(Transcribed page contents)
-- Opening Marker --
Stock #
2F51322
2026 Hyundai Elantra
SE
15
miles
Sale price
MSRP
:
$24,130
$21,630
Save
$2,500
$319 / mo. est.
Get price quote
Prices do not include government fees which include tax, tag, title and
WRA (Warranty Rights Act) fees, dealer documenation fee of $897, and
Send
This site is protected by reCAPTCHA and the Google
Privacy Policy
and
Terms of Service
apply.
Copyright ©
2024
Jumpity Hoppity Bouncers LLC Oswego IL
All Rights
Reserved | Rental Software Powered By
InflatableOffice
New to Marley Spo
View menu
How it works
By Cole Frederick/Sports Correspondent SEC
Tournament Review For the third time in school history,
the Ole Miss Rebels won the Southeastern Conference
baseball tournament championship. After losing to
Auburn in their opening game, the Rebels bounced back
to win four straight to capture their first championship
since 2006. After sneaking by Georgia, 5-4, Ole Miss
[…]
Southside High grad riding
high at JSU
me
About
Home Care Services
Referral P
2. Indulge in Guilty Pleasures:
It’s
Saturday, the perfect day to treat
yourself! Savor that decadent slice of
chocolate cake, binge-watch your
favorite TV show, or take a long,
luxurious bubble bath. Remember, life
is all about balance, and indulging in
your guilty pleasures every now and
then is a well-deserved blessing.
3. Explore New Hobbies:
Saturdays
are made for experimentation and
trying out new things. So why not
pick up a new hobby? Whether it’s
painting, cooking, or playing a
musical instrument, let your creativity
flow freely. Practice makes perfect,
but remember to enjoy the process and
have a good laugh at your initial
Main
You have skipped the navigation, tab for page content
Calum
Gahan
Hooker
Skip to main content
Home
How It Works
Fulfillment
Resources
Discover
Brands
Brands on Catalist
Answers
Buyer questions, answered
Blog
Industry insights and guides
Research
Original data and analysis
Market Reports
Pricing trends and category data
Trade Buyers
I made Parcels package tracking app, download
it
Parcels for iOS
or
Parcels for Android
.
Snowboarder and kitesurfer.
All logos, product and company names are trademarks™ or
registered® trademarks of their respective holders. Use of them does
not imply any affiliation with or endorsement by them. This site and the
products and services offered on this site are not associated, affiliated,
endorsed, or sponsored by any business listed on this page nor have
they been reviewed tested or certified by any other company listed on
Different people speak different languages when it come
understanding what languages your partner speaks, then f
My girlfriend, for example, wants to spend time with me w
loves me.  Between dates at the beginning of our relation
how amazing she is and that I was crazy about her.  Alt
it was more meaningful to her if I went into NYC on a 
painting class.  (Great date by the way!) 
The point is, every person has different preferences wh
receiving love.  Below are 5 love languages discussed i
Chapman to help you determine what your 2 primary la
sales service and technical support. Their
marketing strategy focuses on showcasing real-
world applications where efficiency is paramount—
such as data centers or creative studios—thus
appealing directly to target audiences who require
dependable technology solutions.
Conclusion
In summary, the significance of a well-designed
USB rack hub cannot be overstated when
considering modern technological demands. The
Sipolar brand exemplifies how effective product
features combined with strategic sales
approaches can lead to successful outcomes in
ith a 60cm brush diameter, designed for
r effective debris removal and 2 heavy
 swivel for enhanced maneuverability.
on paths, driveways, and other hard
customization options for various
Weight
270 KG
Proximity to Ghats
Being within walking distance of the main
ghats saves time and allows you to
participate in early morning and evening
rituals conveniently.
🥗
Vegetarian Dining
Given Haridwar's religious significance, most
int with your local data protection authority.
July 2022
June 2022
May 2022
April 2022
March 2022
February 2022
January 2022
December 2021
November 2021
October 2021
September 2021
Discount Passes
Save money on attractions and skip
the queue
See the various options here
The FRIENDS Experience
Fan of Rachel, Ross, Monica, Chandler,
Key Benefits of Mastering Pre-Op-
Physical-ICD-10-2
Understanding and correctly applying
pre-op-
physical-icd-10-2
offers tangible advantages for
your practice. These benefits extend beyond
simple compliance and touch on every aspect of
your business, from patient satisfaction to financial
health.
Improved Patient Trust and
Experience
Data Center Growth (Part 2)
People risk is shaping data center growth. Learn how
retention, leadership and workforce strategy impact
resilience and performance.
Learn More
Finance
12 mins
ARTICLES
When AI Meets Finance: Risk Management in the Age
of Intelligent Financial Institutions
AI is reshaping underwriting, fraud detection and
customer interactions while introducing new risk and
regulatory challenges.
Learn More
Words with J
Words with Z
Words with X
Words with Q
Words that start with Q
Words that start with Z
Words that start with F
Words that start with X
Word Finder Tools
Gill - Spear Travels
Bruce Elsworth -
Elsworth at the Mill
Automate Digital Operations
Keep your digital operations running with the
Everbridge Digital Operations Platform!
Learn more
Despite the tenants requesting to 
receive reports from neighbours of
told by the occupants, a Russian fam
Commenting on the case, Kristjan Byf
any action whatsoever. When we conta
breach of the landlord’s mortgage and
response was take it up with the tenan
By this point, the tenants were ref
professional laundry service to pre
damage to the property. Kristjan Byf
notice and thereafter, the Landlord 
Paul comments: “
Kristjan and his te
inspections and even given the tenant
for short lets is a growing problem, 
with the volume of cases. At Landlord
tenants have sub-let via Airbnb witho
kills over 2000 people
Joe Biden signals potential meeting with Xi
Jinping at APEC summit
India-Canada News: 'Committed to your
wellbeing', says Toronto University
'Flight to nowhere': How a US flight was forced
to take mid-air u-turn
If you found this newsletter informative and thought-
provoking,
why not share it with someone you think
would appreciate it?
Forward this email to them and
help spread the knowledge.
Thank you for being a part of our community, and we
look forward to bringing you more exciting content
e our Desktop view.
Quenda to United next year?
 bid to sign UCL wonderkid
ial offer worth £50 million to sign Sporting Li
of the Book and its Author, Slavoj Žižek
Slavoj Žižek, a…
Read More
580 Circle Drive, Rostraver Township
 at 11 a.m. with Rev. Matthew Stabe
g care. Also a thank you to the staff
-- Closing Marker --
§ What needs to be done:
Search the entries for the string "company" and collect each line that has it.

§ Solution below:
All logos, product and company names are trademarks™ or
they been reviewed tested or certified by any other company listed on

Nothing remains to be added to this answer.